• **GIVEN RECORDS**
* * * *

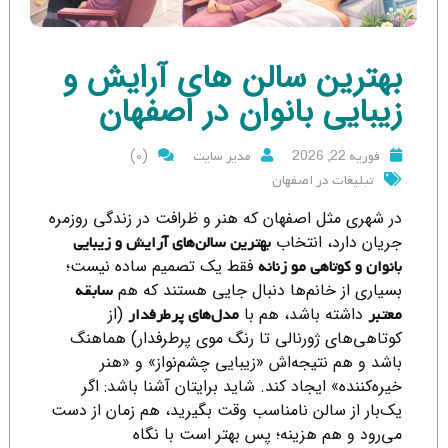
بهترین سالن های آرایش و
زیبایی بانوان در اصفهان
(0)
فوریه 22, 2026
مدیر سایت
تبلیغات در اصفهان
در شهری مثل اصفهان که هنر و ظرافت در زندگی روزمره
جریان دارد، انتخاب
بهترین سالن‌های آرایش و زیبایی
فقط یک تصمیم ساده نیست؛
بانوان و کوتاهی مو زنانه
بسیاری از خانم‌ها دنبال جایی هستند که هم
سابقه
داشته باشد، هم با
(از
معتبر
مدل‌های پرطرفدار
کوتاهی‌های ژورنالی تا رنگ موی پرطرفدار) هماهنگ
باشد و هم نتیجه‌اش «زیبایی چشم‌نواز» و «هنر
خیره‌کننده» ایجاد کند. شاید برایتان آشنا باشد: اگر
یک‌بار از سالن نامناسب وقت بگیرید، هم زمان از دست
می‌رود و هم هزینه؛ پس بهتر است با نگاه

* * * *

• **EXERCISE GOAL**
Please reproduce, word for word, every line from the line with "آشنا باشد: اگر" to the final line above, including both ends.

• **SOLUTION**
خیره‌کننده» ایجاد کند. شاید برایتان آشنا باشد: اگر
یک‌بار از سالن نامناسب وقت بگیرید، هم زمان از دست
می‌رود و هم هزینه؛ پس بهتر است با نگاه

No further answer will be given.